La sociologie industrielle est en contact étroit avec les relations
industrielles en économie, et avec un nombre croissant de politologues
intéressés par le rôle des syndicats dans la vie politique
nationale. L'étude sociologique de la religion tire parti non seulement
des études religieuses, mais aussi de l'anthropologie ; la sociologie
rurale entretient des échanges avec la géographie sociale,
les études anthropologiques paysannes et les historiens des sociétés
rurales. Les sociologues qui étudient les processus de socialisation
entrent en contact avec des psychosociologues, les anthropologues culturels
et les politologues. La sociologie rencontre la linguistique dans la sociolinguistique,
les relations internationales dans la sociologie des conflits ; les études
urbaines dans la sociologie urbaine, et la démographie dans la sociologie
du vieillissement. La sociologie a aussi formé un domaine hybride
avec la pédagogie.
La sociologie de l'éducation a des échanges
avec beaucoup d'autres sciences sociales et c'est seulement la matière
du sujet qui fait l'unité du domaine. Ses sous-domaines principaux
sont la psychologie de l'éducation, la philosophie de l'éducation,
l'histoire de l'éducation, l'anthropologie de l'éducation.
Ici encore, la matière du sujet se fragmente au contact des autres
disciplines formelles.
Il existe beaucoup d'autres divisions dans la sociologie,
et c'est inévitable. " Il est difficile d'imaginer un paradigme
unique, s'appliquant à la foule de problèmes et de niveaux
d'analyse existant en sociologie " (Turner, 1988, 51). Raymond Boudon
(1988) montre qu'il existe plusieurs approches différentes dans
la recherche sociologique, qui peuvent coexister, même si elles sont
incompatibles entre elles. Il distingue trois choix méthodologiques
différents, chacun étant un choix binaire, générant
huit conceptions de base de la recherche sociologique.
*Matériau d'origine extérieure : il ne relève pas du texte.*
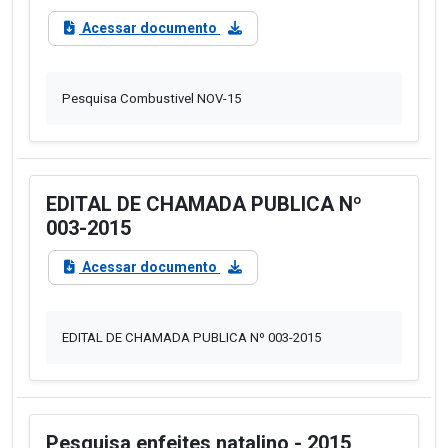
Acessar documento
Pesquisa Combustivel NOV-15
EDITAL DE CHAMADA PUBLICA Nº
003-2015
Acessar documento
EDITAL DE CHAMADA PUBLICA Nº 003-2015
Pesquisa enfeites natalino - 2015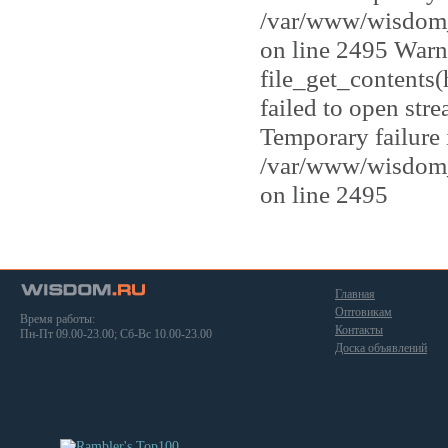
/var/www/wisdom_
on line 2495 Warn
file_get_contents
failed to open str
Temporary failure 
/var/www/wisdom_
on line 2495
Главная
Оптовикам
Время работы:
Контакты
Пн-Пт 09.00-23.00; Сб-Вс 10.00-23.00
Доска объявлений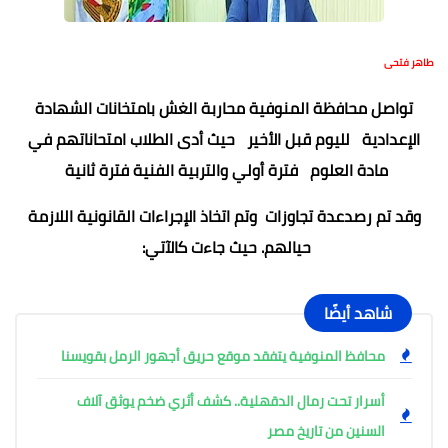
طاهر فتحى
تواصل محافظة المنوفية محاربة الغش بامتخانات الشهادة
الإعدادية لليوم قبل الأخير حيث أدى الطلاب امتحاناتهم في
مادة العلوم فترة أولي والتربية الفنية فترة ثانية
وقد تم رصدعدة تجاوزات وتم اتخاذ الإجراءات القانونية اللازمة
حيالهم. حيث جاءت كالآتي:
شاهد أيضًا
محافظ المنوفية يتفقد موقع حريق أجهور الرمل بقويسنا
أسرار تحت رمال الدقهلية.. كشف أثري ضخم يوثق آلاف
السنين من تاريخ مصر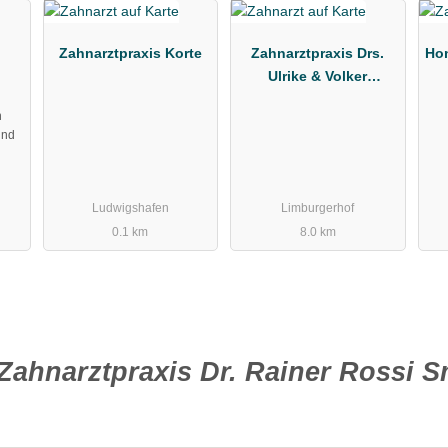
Zahnarztpraxis Korte
Zahnarztpraxis Drs.
Hon
Ulrike & Volker
Umstätter
n
und
Ludwigshafen
Limburgerhof
0.1 km
8.0 km
Zahnarztpraxis Dr. Rainer Rossi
Un tel pluralisme
intellectuel dénie effectivement à la discipline un corps
central, et probablement, par la même occasion, une unité.
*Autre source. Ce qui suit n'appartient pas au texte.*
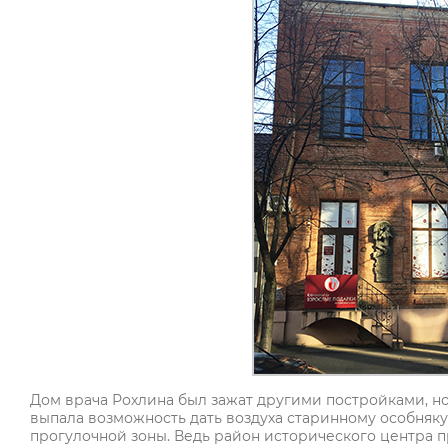
Дом врача Рохлина был зажат другими постройками, но 
выпала возможность дать воздуха старинному особняку
прогулочной зоны. Ведь район исторического центра п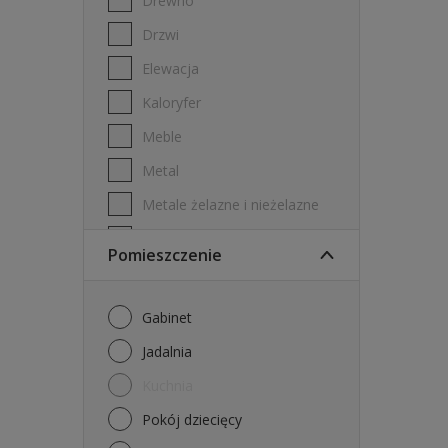
Drewno
Drzwi
Elewacja
Kaloryfer
Meble
Metal
Metale żelazne i nieżelazne
PVC
Pomieszczenie
Płyta gipsowo-kartonowa
Płytki ścienne
Gabinet
Stal ocynkowana
Jadalnia
Sufity
Kuchnia
Ściany
Pokój dziecięcy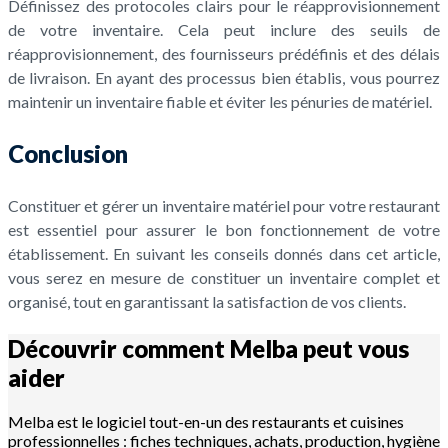
Définissez des protocoles clairs pour le réapprovisionnement
de votre inventaire. Cela peut inclure des seuils de
réapprovisionnement, des fournisseurs prédéfinis et des délais
de livraison. En ayant des processus bien établis, vous pourrez
maintenir un inventaire fiable et éviter les pénuries de matériel.
Conclusion
Constituer et gérer un inventaire matériel pour votre restaurant
est essentiel pour assurer le bon fonctionnement de votre
établissement. En suivant les conseils donnés dans cet article,
vous serez en mesure de constituer un inventaire complet et
organisé, tout en garantissant la satisfaction de vos clients.
Découvrir comment Melba peut vous
aider
Melba est le logiciel tout-en-un des restaurants et cuisines
professionnelles : fiches techniques, achats, production, hygiène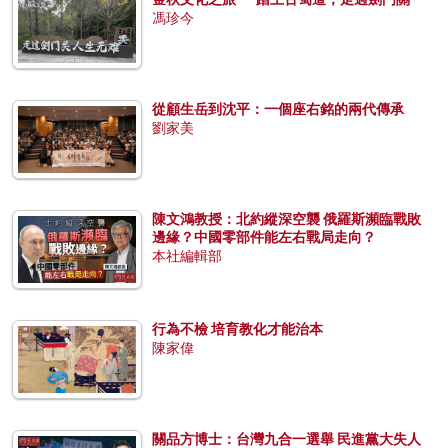
馮珍今
從顧生岳到沈平：一個座右銘的兩代傳承
劉家美
陳文鴻教授：北約縱深空襲 俄羅斯瀕臨戰敗
邊緣？中國零部件能左右戰局走向？
本社編輯部
行為不檢 培育教化才能治本
陳家偉
關品方博士：台灣九合一選舉 民進黨大失人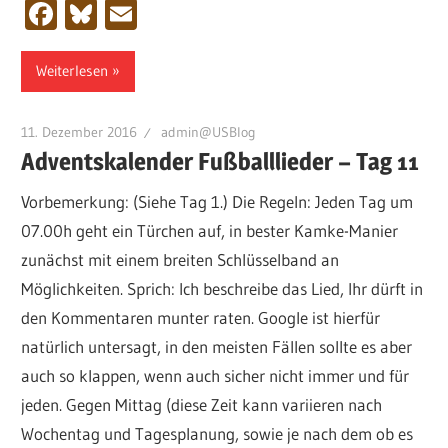
Facebook
Bluesky
Email
Weiterlesen
11. Dezember 2016
admin@USBlog
Adventskalender Fußballlieder – Tag 11
Vorbemerkung: (Siehe Tag 1.) Die Regeln: Jeden Tag um
07.00h geht ein Türchen auf, in bester Kamke-Manier
zunächst mit einem breiten Schlüsselband an
Möglichkeiten. Sprich: Ich beschreibe das Lied, Ihr dürft in
den Kommentaren munter raten. Google ist hierfür
natürlich untersagt, in den meisten Fällen sollte es aber
auch so klappen, wenn auch sicher nicht immer und für
jeden. Gegen Mittag (diese Zeit kann variieren nach
Wochentag und Tagesplanung, sowie je nach dem ob es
Certains choix sont intimement liés à des
disciplines extérieures ; l'étude des acteurs sociaux en
tant qu'êtres rationnels empiète sur l'économie, tandis
que ceux qui étudient les comportements irrationnels s'appuient
sur la psychologie et la psychologie sociale.
D'autres clivages divisent aussi la sociologie. 0n ne
peut pas, semble-t-il, appartenir à la fois à une école
marxiste et à la tradition weberienne de la sociologie. Les deux
s'excluent l'une l'autre, dès leurs origines, et cela est attesté
par le fait que Weber
lui même ne cite Marx
que deux fois ; en dépit de ses efforts, Günter Roth n'a pas
réussi dans sa tentative pour construire un pont entre les deux
géants. De même, Durkheim ne se réfère pas à Marx,
et n'est pas entré en relations avec son contemporain Max Weber.
Des sociologues freudiens se distinguent de tous ceux-là, et, en
fait, Freud lui même ne se réfère à aucun d'entre
eux. Bien que Parsons ait trouvé un peu d'inspiration chez Weber,
il y a néanmoins entre eux un abîme. Cette situation a conduit
Paul Veyne à un jugement impitoyable et même excessif."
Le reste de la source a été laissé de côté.